En 1930, elle joue dans Méphisto, aux côtés d’un acteur débutant mais prometteur appelé Jean Gabin. En 1931, elle est créditée dans Diablette. Le film a notamment pour décor un court de tennis de la Côte-d’Azur, fréquenté au même moment par… Charlie Chaplin, de passage dans la région. L’histoire ne dit pas s’il croisa la jeune Rennaise en plein tournage.
Conquête des airs
C’est aussi l’époque des records aéronautiques. Plusieurs femmes se lancent à la conquête des airs, comme la Bretonne Alek Plunian, Hélène Boucher et bien sûr Amélia Erhart. Viviane Elder ne va pas tarder à se faire un nom, elle aussi. En 1931, au meeting aérien d‘Autun, elle saute en parachute devant plusieurs milliers de spectateurs. En 1936, membre d’un équipage malchanceux du rallye des Oasis, elle survit trois jours et demi dans le désert du Sahara avant d’être secourue par le maréchal Balbo, gouverneur général de la Libye et… membre du Parti national fasciste italien.

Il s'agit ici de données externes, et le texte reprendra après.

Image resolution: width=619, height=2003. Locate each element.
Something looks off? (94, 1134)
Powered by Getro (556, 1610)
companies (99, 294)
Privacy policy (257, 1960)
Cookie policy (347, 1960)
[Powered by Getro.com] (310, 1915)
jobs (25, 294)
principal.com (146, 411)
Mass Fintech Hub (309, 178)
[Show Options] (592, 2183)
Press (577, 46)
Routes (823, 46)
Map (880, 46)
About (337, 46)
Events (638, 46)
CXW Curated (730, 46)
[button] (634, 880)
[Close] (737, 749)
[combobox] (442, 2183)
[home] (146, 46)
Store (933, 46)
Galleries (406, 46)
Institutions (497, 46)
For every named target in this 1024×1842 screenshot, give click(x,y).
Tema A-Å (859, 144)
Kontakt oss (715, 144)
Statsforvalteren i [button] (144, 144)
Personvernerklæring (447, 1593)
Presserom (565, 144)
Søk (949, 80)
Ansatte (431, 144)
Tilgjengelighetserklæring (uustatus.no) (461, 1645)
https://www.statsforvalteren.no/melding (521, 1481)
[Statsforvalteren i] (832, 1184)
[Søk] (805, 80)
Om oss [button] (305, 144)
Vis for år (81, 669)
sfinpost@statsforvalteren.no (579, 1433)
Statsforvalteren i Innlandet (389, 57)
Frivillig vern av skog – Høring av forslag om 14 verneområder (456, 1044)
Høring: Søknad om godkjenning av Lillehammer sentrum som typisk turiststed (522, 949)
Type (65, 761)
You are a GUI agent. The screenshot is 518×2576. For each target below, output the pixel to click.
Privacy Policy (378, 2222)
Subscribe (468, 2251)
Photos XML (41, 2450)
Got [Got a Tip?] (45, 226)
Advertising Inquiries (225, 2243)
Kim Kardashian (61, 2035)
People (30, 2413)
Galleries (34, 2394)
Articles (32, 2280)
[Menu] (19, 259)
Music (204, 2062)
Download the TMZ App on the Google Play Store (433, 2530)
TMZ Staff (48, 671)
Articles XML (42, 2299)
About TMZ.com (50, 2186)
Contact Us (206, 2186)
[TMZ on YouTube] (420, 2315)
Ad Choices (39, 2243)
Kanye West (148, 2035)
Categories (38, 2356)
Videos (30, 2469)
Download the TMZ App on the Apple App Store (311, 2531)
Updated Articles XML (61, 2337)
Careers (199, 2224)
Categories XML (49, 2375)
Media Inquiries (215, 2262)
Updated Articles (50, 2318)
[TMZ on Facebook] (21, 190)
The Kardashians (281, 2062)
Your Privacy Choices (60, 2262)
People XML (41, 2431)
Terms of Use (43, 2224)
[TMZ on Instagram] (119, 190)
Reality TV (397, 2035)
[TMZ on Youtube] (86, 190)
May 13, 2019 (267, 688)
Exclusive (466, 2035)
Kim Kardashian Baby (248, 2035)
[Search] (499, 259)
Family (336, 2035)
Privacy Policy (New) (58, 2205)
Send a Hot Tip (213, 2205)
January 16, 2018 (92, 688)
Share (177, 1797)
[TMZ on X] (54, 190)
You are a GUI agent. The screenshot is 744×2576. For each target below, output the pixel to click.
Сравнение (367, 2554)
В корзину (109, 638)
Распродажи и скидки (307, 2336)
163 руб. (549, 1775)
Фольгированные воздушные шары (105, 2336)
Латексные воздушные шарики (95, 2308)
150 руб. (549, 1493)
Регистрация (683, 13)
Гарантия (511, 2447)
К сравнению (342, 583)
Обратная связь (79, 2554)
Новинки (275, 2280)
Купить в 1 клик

Dans Le Jour, Viviane Elder lui exprime son amitié, assortie d’une remarque malheureuse : « Croyez-vous qu’une telle chose eut été possible sur un territoire français, où la moindre initiative se perd dans la paperasserie ? » C’est bien connu, en dictature, on s’encombre moins des formalités…
Est-elle soupçonnée de sympathie pour le régime italien ? Ou bien est-ce son parcours atypique de sportive, aventurière, indépendante et divorcée, qui fait que la police la surveille ? Il n’en demeure pas moins qu’à l’instar d’autres personnalités en vue, son nom apparaît dans les archives du fichier central de la Sûreté nationale.
Pilote de course
En 1937, elle tente la traversée de la Méditerranée par les airs, mais est contrainte de se poser à 30 miles de Tunis suite à une panne d’essence avant d’être repérée par un navire grec. Puis on la retrouve derrière un volant, enchaînant les courses automobiles. En 1949, elle est la seule femme à prendre le départ des 24 heures du Mans (la première édition d’après-guerre), à bord d’une Simca 8 Gordini. Le véhicule, qui a participé à une dizaine de courses, sera retrouvé par des passionnés et présenté au salon Rétro passion de Rennes en avril dernier.
Elle meurt à Cannes, à l’âge de 56 ans. Une passerelle surplombant la voie ferrée porte son nom à Saint-Jacques-de-la-Lande.